La justicia se aleja

NIELSON SÁNCHEZ-STEWART

Hablando de alejamientos, nada más alejado de mi intención que echar agua al vino. Como se suele decir de los pesimistas siempre hay un problema para cada solución. Deberíamos alegrarnos. Sí pero con ciertas reticencias. Oigo en las noticias que se ha llegado a un acuerdo, espero que entre todas las partes interesadas de utilizar unos esqueletos a medio construir para establecer allí la sede de los juzgados de Marbella. Es un paso adelante, qué duda cabe. Se habla de la ciudad de la justicia. Un término cuyo origen desconozco y que se ha hecho muy popular reemplazando totalmente a la antigua denominación de «palacio». Desde luego, las sedes judiciales distan mucho de ser un palacio si entendemos por tal cosa, la construcción suntuosa, destinada a habitación de grandes personajes, o para las juntas de corporaciones elevadas. Cada poco tiempo se encuentra alguna sorpresa en las dependencias actuales, sorpresas que pertenecen al reino animal, vegetal o mineral y que, a pesar de las justificadas protestas del juez decano, se repiten.

Cuando vine a ejercer a Marbella, lo he contado ya, había dos juzgados. Uno de instrucción y primera instancia y otro comarcal: así se llamaban por aquel entonces. El primero funcionaba en unas habitaciones de la casa de sindicatos, en plena avenida. Ese sí que era un edificio noble que se demolió sin consultarnos y ahora hay allí un agujero. Como en el tango de Francisco Canaro, Casas viejas, se fue sin rencor, como va al matadero la res, sin que nadie le diga un adiós. Habría sido un buen sitio para instalar la cacareada ciudad. Recuerdo que en el despacho de Su Señoría había entonces un cartelón que citaba un versículo de la biblia, Mateo, 7.1, creo, &ldquoNo juzguéis si no queréis ser juzgados&rdquo. Se me antojaba poco apropiado para el sitio pero me aguantaba. El otro juzgado, el comarcal, funcionaba en una de las casas de la calle Antonio Belón. La sala de vistas estaba decorada con pretensiones de gran solemnidad, cortinajes carmesí y borlas doradas, un estrado en condiciones y un juez que recordaba a Júpiter tonante. Daba y quitaba el uso de la palabra como el que alimenta palomas en el parque. Al poco tiempo se creó un segundo juzgado de primera instancia e instrucción que se instaló en una de las casitas en calle Miguel Cano. El salto que se dio a continuación fue espectacular. Se construyó lo que iba a ser definitivo y se elevaron de categoría todos los comarcales, ya denominados de distrito. En el edificio de la barriada de Miraflores había tanto espacio que se alojó allí a los magistrados que servían, por lo menos, dos juzgados. Mucho mejor pero ya más lejos.
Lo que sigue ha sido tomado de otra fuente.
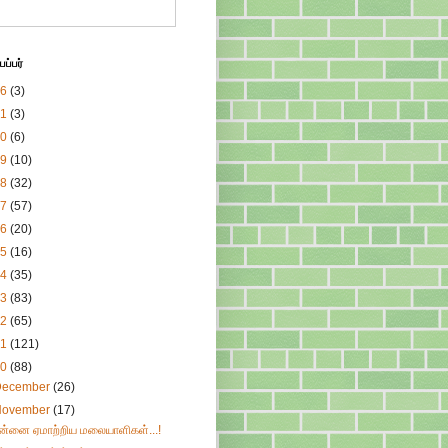
ப்பர்
26
(3)
21
(3)
20
(6)
19
(10)
18
(32)
17
(57)
16
(20)
15
(16)
14
(35)
13
(83)
12
(65)
11
(121)
10
(88)
December
(26)
November
(17)
ன்னை ஏமாற்றிய மலையாளிகள்...!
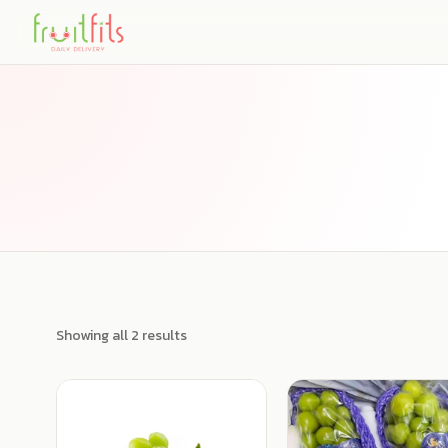
Skip
to
content
Showing all 2 results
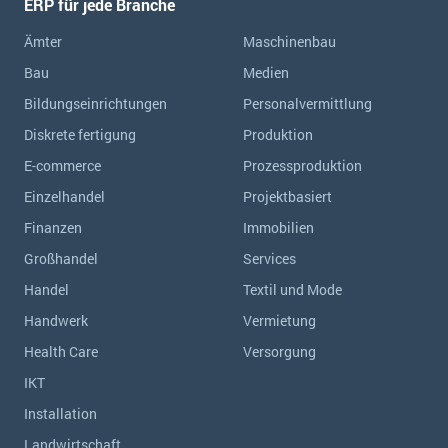
ERP für jede Branche
Ämter
Maschinenbau
Bau
Medien
Bildungseinrichtungen
Personalvermittlung
Diskrete fertigung
Produktion
E-commerce
Prozessproduktion
Einzelhandel
Projektbasiert
Finanzen
Immobilien
Großhandel
Services
Handel
Textil und Mode
Handwerk
Vermietung
Health Care
Versorgung
IKT
Installation
Landwirtschaft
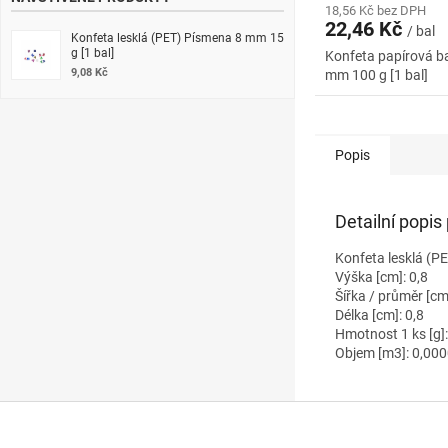
18,56 Kč bez DPH
22,46 Kč
/ bal
Konfeta lesklá (PET) Písmena 8 mm 15
g [1 bal]
Konfeta papírová b
9,08 Kč
mm 100 g [1 bal]
Popis
Detailní popis
Konfeta lesklá (P
Výška [cm]: 0,8
Šířka / průměr [cm
Délka [cm]: 0,8
Hmotnost 1 ks [g]
Objem [m3]: 0,00
Z
á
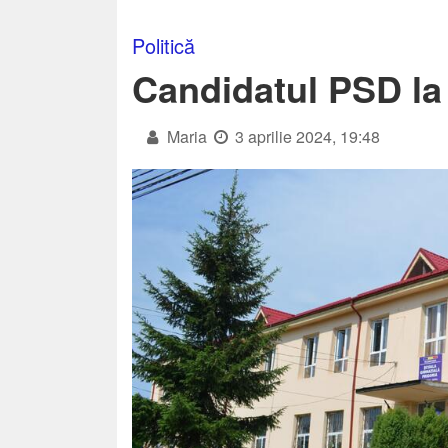
Politică
Candidatul PSD la 
Maria
3 aprilie 2024, 19:48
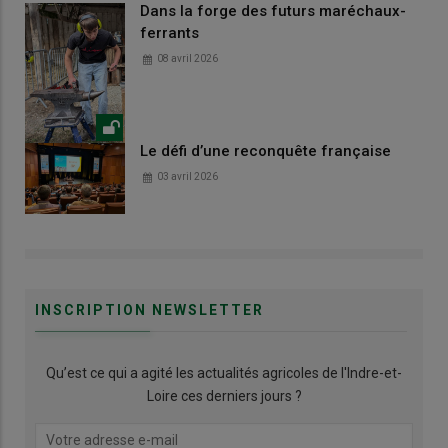
Dans la forge des futurs maréchaux-
ferrants
08 avril 2026
Le défi d’une reconquête française
03 avril 2026
INSCRIPTION NEWSLETTER
Qu’est ce qui a agité les actualités agricoles de l'Indre-et-
Loire ces derniers jours ?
Lo definitivo se transformó en insuficiente y como la administración no tenía fondos para adquirir otras instalaciones, se buscó dividir los tribunales no sólo en cuanto a la jurisdicción sino en cuanto a la ubicación. Por aquella época tenía yo algo que ver con el Colegio de Abogados y veía con frecuencia a la Delegada de Justicia y la ayudé para mal de mis pecados a encontrar el bunker donde aún hoy se ubica la mitad.
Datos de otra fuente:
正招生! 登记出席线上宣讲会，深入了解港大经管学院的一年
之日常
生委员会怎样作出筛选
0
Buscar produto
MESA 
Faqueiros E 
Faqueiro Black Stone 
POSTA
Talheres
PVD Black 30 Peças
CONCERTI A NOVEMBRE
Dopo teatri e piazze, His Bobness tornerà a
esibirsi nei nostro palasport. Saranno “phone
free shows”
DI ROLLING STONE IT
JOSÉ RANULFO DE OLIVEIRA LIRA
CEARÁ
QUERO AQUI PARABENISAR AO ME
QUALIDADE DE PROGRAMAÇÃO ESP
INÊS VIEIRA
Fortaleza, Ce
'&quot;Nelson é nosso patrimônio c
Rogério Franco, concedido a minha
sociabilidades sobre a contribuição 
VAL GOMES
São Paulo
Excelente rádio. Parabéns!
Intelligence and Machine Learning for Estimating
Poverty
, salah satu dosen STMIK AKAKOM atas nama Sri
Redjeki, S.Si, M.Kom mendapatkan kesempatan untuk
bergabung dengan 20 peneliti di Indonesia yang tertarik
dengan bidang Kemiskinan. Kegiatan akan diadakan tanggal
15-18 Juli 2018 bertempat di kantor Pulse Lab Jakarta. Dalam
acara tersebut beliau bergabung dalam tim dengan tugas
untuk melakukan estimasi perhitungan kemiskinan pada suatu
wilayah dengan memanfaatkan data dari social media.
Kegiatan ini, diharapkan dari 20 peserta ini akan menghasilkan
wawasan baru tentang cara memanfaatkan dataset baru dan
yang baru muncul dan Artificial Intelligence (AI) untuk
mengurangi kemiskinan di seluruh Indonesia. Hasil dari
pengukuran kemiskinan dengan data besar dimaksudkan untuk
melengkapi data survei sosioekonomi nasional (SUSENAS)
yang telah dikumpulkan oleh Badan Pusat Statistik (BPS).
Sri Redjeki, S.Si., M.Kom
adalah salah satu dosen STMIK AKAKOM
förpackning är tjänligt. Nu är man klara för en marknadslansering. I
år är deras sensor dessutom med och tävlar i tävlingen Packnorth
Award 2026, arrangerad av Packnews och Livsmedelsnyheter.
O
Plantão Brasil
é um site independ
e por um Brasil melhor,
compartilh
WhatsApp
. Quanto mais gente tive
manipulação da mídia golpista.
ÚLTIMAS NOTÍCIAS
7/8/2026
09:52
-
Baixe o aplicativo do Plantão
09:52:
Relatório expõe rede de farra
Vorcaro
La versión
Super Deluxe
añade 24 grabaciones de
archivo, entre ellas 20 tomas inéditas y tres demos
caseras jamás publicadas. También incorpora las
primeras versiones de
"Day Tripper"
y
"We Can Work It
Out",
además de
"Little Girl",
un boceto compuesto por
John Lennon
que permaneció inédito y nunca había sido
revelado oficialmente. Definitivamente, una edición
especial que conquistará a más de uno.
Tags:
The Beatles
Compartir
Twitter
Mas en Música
Desde que se promulgó la Ley de Demarcación y Planta y nos quedamos sin Juzgados de lo Penal, el foro de Marbella se ha desgañitado reclamando la creación de uno o más con el sólido argumento de la proximidad de la justicia. La administración no debía estar lejos del justiciable. Poco caso nos han hecho pero, por suerte, la autopista se ha terminado y ya no es necesario entrar al centro de la capital para celebrar un juicio. El argumento, de tanto repetirlo, se ha desnaturalizado.
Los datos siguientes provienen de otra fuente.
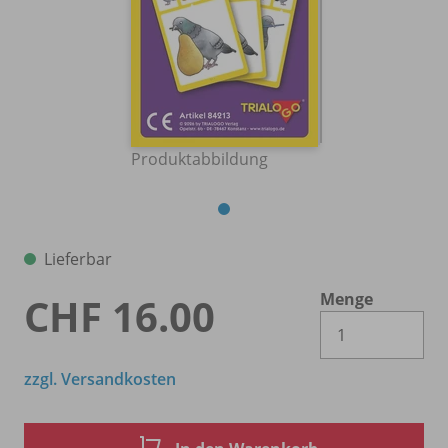
Produktabbildung
Lieferbar
Menge
CHF 16.00
Es 
zzgl. Versandkosten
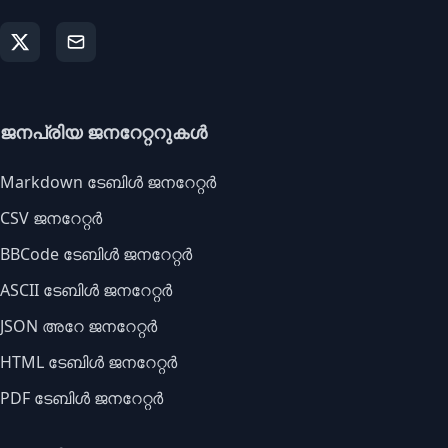
ജനപ്രിയ ജനറേറ്ററുകൾ
Markdown ടേബിൾ ജനറേറ്റർ
CSV ജനറേറ്റർ
BBCode ടേബിൾ ജനറേറ്റർ
ASCII ടേബിൾ ജനറേറ്റർ
JSON അറേ ജനറേറ്റർ
HTML ടേബിൾ ജനറേറ്റർ
PDF ടേബിൾ ജനറേറ്റർ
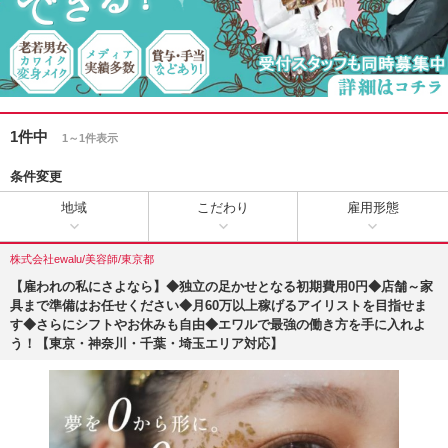
1件中
1～1件表示
条件変更
地域
こだわり
雇用形態
株式会社ewalu/美容師/東京都
【雇われの私にさよなら】◆独立の足かせとなる初期費用0円◆店舗～家
具まで準備はお任せください◆月60万以上稼げるアイリストを目指せま
す◆さらにシフトやお休みも自由◆エワルで最強の働き方を手に入れよ
う！【東京・神奈川・千葉・埼玉エリア対応】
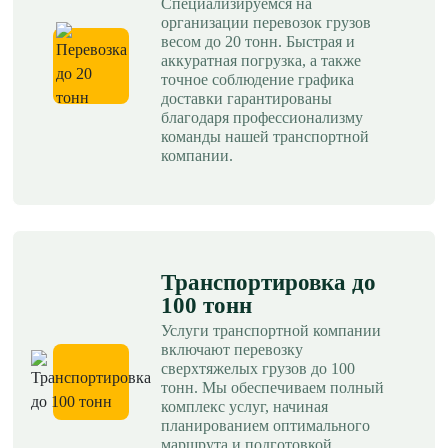
Специализируемся на
организации перевозок грузов
весом до 20 тонн. Быстрая и
аккуратная погрузка, а также
точное соблюдение графика
доставки гарантированы
благодаря профессионализму
команды нашей транспортной
компании.
Транспортировка до
100 тонн
Услуги транспортной компании
включают перевозку
сверхтяжелых грузов до 100
тонн. Мы обеспечиваем полный
комплекс услуг, начиная
планированием оптимального
маршрута и подготовкой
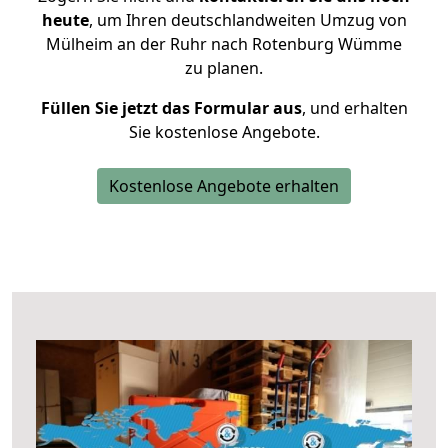
heute
, um Ihren deutschlandweiten Umzug von
Mülheim an der Ruhr nach Rotenburg Wümme
zu planen.
Füllen Sie jetzt das Formular aus
, und erhalten
Sie kostenlose Angebote.
Kostenlose Angebote erhalten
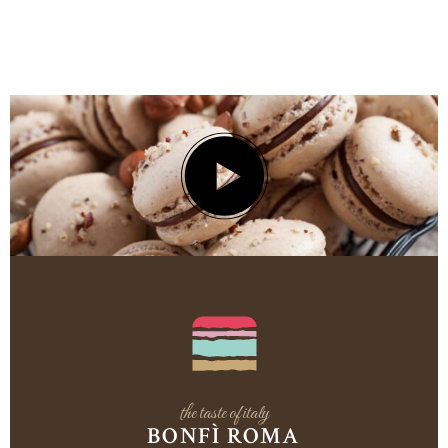
the taste of italy
BONFÌ ROMA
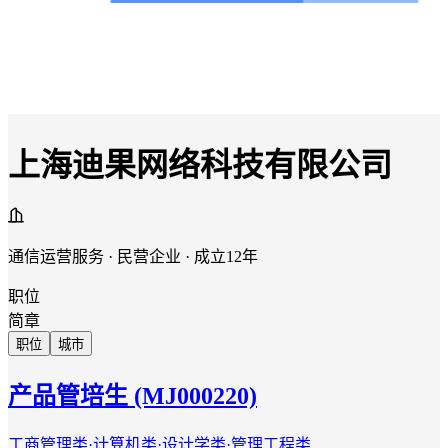
上海迪果网络科技有限公司
通信运营服务 · 民营企业 · 成立12年
职位
简章
职位
城市
产品管培生 (MJ000220)
工商管理类·计算机类·设计学类·管理工程类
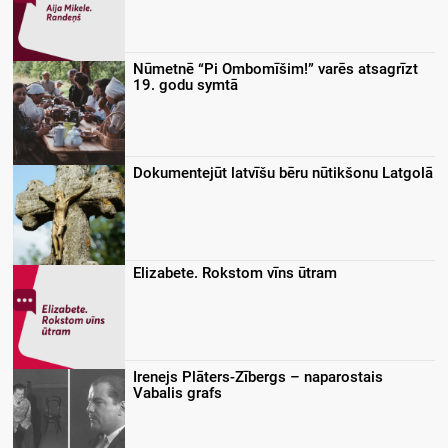
Nūmetnē “Pi Ombomīšim!” varēs atsagrīzt
19. godu symtā
Dokumentejūt latvīšu bēru nūtikšonu Latgolā
Elizabete. Rokstom vīns ūtram
Irenejs Plāters-Zībergs – naparostais
Vabalis grafs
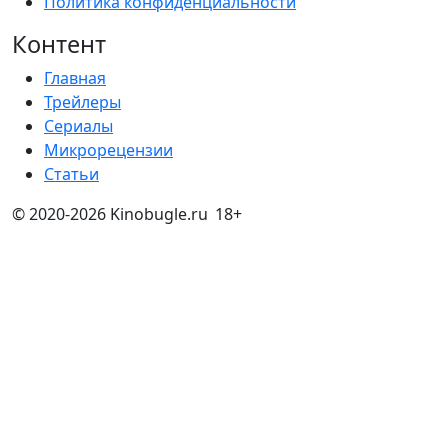
Политика конфиденциальности
Контент
Главная
Трейлеры
Сериалы
Микрорецензии
Статьи
© 2020-2026 Kinobugle.ru
18+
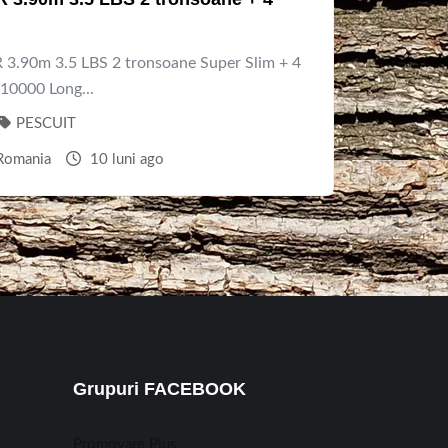
 3.90m 3.5 LBS 2 tronsoane Super Slim + 4
0000 Long...
PESCUIT
Romania
10 luni ago
Grupuri FACEBOOK
Promovare Plus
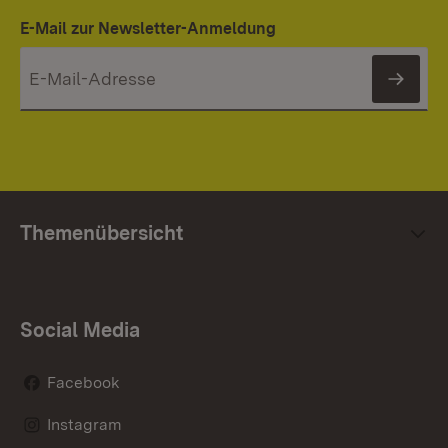
E-Mail zur Newsletter-Anmeldung
News
Themenübersicht
Social Media
Facebook
Instagram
Ahora nos llevan al extrarradio, a las afueras, más lejos, a unos pasos del hospital donde no hay sitio para meter un coche más, donde para montarse a un autobús hay que poseer la paciencia de Job porque transcurre muchísimo rato entre el que se fue y el que está por venir. Y llegar allí tampoco es fácil porque el desvío es uno y único y la circulación numerosa. No digamos el salir rumbo al poniente donde se te ofrecen dos alternativas: una suicida y otra lejana.

Pero como tenemos ya la experiencia de Teatinos donde las plazas de aparcamiento se las disputaban ferozmente, magistrados, funcionarios, Abogados y procuradores, estoy seguro que ya se ha hecho un estudio concienzudo para dar cobijo a la cantidad de automóviles que estarán condenados a concurrir a las dependencias para que no se produzca ni el más mínimo problema.

Es que nuestras autoridades son muy previsoras.